● **Problem details**: Without the pictures, output the records below word for word.

● **Given records**:
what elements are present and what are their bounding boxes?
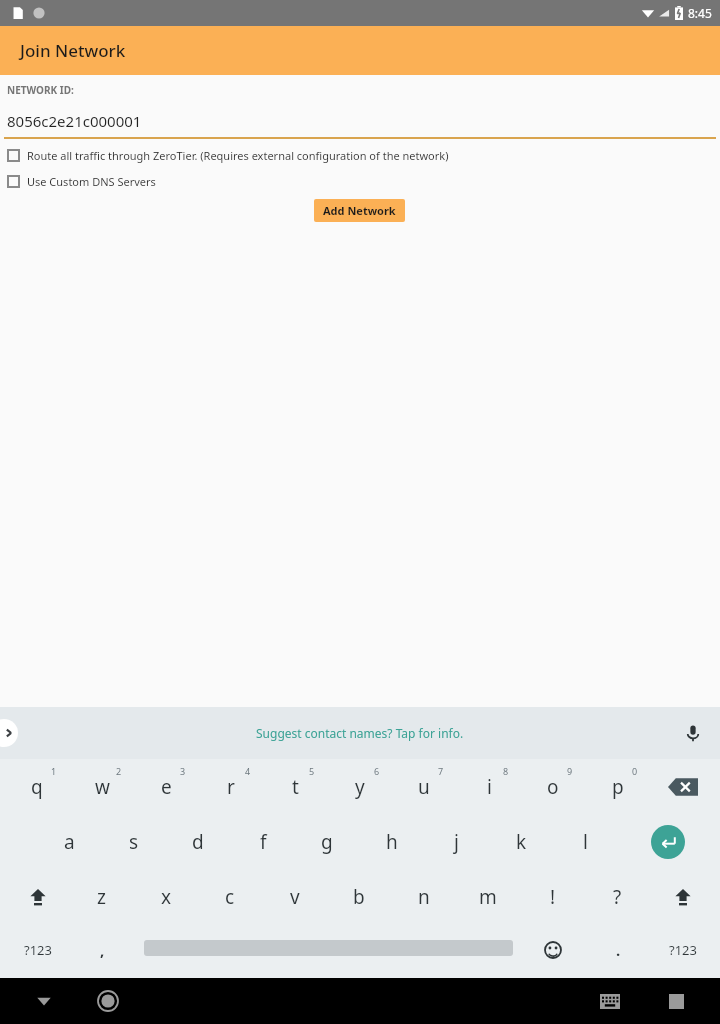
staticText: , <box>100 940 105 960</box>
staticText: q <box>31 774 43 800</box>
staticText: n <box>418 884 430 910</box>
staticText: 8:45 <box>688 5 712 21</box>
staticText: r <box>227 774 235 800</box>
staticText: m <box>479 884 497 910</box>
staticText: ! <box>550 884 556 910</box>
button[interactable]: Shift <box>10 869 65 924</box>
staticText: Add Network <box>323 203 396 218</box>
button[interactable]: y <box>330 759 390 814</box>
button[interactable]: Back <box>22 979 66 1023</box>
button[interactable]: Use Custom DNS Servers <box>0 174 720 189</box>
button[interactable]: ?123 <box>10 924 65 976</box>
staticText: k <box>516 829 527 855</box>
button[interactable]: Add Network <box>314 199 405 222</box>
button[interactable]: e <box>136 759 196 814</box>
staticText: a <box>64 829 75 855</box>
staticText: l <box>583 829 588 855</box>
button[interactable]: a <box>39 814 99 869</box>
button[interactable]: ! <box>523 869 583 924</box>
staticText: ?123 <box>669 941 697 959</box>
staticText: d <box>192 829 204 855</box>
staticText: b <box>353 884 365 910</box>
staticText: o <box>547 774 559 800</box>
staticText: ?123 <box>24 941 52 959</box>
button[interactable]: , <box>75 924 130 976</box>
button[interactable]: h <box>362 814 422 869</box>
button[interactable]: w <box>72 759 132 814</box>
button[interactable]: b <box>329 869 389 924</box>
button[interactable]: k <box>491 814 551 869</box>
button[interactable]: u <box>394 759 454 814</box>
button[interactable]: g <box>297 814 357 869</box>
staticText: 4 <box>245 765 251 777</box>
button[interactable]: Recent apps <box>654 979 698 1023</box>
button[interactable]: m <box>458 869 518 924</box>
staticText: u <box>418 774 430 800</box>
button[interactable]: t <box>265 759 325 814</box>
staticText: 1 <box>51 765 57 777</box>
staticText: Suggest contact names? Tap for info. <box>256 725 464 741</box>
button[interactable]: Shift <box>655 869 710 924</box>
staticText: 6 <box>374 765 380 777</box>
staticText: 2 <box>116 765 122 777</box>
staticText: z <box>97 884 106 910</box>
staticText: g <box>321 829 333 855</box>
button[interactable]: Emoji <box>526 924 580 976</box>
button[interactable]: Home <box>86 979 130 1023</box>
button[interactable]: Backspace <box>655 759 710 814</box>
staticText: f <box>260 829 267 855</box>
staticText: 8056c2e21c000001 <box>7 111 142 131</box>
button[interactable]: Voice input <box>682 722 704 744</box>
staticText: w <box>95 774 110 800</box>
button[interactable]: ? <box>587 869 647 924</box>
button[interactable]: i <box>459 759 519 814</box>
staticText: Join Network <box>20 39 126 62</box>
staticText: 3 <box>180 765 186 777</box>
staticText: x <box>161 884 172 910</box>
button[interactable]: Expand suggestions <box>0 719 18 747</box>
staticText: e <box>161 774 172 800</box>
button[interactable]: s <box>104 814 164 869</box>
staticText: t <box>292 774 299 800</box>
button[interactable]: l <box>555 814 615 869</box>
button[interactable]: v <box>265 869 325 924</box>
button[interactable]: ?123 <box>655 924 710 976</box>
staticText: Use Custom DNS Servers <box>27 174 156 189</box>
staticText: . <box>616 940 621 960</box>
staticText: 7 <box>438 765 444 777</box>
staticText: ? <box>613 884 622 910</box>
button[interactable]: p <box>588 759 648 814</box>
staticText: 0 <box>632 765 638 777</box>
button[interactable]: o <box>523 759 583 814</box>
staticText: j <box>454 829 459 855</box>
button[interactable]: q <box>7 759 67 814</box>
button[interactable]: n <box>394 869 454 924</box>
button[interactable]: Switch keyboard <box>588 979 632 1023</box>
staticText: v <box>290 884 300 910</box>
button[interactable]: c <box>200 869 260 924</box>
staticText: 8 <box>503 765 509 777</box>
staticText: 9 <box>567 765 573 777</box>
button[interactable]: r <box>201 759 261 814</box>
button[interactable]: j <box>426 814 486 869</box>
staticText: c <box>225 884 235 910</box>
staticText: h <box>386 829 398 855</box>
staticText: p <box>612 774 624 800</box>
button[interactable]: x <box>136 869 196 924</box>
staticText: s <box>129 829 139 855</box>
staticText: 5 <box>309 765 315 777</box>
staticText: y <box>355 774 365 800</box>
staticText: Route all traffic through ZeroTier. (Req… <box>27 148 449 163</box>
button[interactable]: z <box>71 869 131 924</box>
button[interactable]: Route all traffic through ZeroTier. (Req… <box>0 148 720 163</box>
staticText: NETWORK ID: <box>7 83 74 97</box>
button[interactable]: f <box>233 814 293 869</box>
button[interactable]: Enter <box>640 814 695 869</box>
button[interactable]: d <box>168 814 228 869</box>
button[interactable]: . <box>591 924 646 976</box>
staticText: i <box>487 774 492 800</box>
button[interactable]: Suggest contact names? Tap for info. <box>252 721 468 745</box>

● **Answer to this problem**:
what elements are present and what are their bounding boxes?
staticText: , <box>100 940 105 960</box>
staticText: q <box>31 774 43 800</box>
staticText: n <box>418 884 430 910</box>
staticText: 8:45 <box>688 5 712 21</box>
staticText: r <box>227 774 235 800</box>
staticText: m <box>479 884 497 910</box>
staticText: ! <box>550 884 556 910</box>
button[interactable]: Shift <box>10 869 65 924</box>
staticText: Add Network <box>323 203 396 218</box>
button[interactable]: y <box>330 759 390 814</box>
button[interactable]: Back <box>22 979 66 1023</box>
button[interactable]: Use Custom DNS Servers <box>0 174 720 189</box>
button[interactable]: ?123 <box>10 924 65 976</box>
staticText: k <box>516 829 527 855</box>
button[interactable]: Add Network <box>314 199 405 222</box>
button[interactable]: e <box>136 759 196 814</box>
staticText: a <box>64 829 75 855</box>
staticText: l <box>583 829 588 855</box>
button[interactable]: a <box>39 814 99 869</box>
button[interactable]: ! <box>523 869 583 924</box>
staticText: ?123 <box>669 941 697 959</box>
staticText: d <box>192 829 204 855</box>
staticText: b <box>353 884 365 910</box>
staticText: o <box>547 774 559 800</box>
staticText: ?123 <box>24 941 52 959</box>
button[interactable]: , <box>75 924 130 976</box>
button[interactable]: h <box>362 814 422 869</box>
button[interactable]: w <box>72 759 132 814</box>
button[interactable]: b <box>329 869 389 924</box>
button[interactable]: k <box>491 814 551 869</box>
button[interactable]: u <box>394 759 454 814</box>
button[interactable]: g <box>297 814 357 869</box>
staticText: 4 <box>245 765 251 777</box>
button[interactable]: Recent apps <box>654 979 698 1023</box>
button[interactable]: m <box>458 869 518 924</box>
staticText: u <box>418 774 430 800</box>
button[interactable]: t <box>265 759 325 814</box>
staticText: 1 <box>51 765 57 777</box>
staticText: Suggest contact names? Tap for info. <box>256 725 464 741</box>
button[interactable]: Shift <box>655 869 710 924</box>
staticText: 6 <box>374 765 380 777</box>
staticText: 2 <box>116 765 122 777</box>
staticText: z <box>97 884 106 910</box>
staticText: g <box>321 829 333 855</box>
button[interactable]: Emoji <box>526 924 580 976</box>
button[interactable]: Home <box>86 979 130 1023</box>
button[interactable]: Backspace <box>655 759 710 814</box>
staticText: f <box>260 829 267 855</box>
staticText: 8056c2e21c000001 <box>7 111 142 131</box>
button[interactable]: Voice input <box>682 722 704 744</box>
staticText: w <box>95 774 110 800</box>
button[interactable]: ? <box>587 869 647 924</box>
button[interactable]: i <box>459 759 519 814</box>
staticText: Join Network <box>20 39 126 62</box>
staticText: 3 <box>180 765 186 777</box>
staticText: x <box>161 884 172 910</box>
button[interactable]: Expand suggestions <box>0 719 18 747</box>
staticText: e <box>161 774 172 800</box>
button[interactable]: s <box>104 814 164 869</box>
staticText: t <box>292 774 299 800</box>
button[interactable]: l <box>555 814 615 869</box>
button[interactable]: v <box>265 869 325 924</box>
button[interactable]: ?123 <box>655 924 710 976</box>
staticText: Use Custom DNS Servers <box>27 174 156 189</box>
staticText: . <box>616 940 621 960</box>
staticText: 7 <box>438 765 444 777</box>
staticText: ? <box>613 884 622 910</box>
button[interactable]: p <box>588 759 648 814</box>
staticText: 0 <box>632 765 638 777</box>
button[interactable]: o <box>523 759 583 814</box>
staticText: j <box>454 829 459 855</box>
button[interactable]: q <box>7 759 67 814</box>
button[interactable]: n <box>394 869 454 924</box>
button[interactable]: Switch keyboard <box>588 979 632 1023</box>
staticText: v <box>290 884 300 910</box>
button[interactable]: c <box>200 869 260 924</box>
staticText: 8 <box>503 765 509 777</box>
staticText: 9 <box>567 765 573 777</box>
button[interactable]: r <box>201 759 261 814</box>
button[interactable]: j <box>426 814 486 869</box>
staticText: c <box>225 884 235 910</box>
staticText: h <box>386 829 398 855</box>
staticText: p <box>612 774 624 800</box>
button[interactable]: x <box>136 869 196 924</box>
staticText: s <box>129 829 139 855</box>
staticText: 5 <box>309 765 315 777</box>
staticText: y <box>355 774 365 800</box>
staticText: Route all traffic through ZeroTier. (Req… <box>27 148 449 163</box>
button[interactable]: z <box>71 869 131 924</box>
button[interactable]: Route all traffic through ZeroTier. (Req… <box>0 148 720 163</box>
staticText: NETWORK ID: <box>7 83 74 97</box>
button[interactable]: f <box>233 814 293 869</box>
button[interactable]: Enter <box>640 814 695 869</box>
button[interactable]: d <box>168 814 228 869</box>
button[interactable]: . <box>591 924 646 976</box>
staticText: i <box>487 774 492 800</box>
button[interactable]: Suggest contact names? Tap for info. <box>252 721 468 745</box>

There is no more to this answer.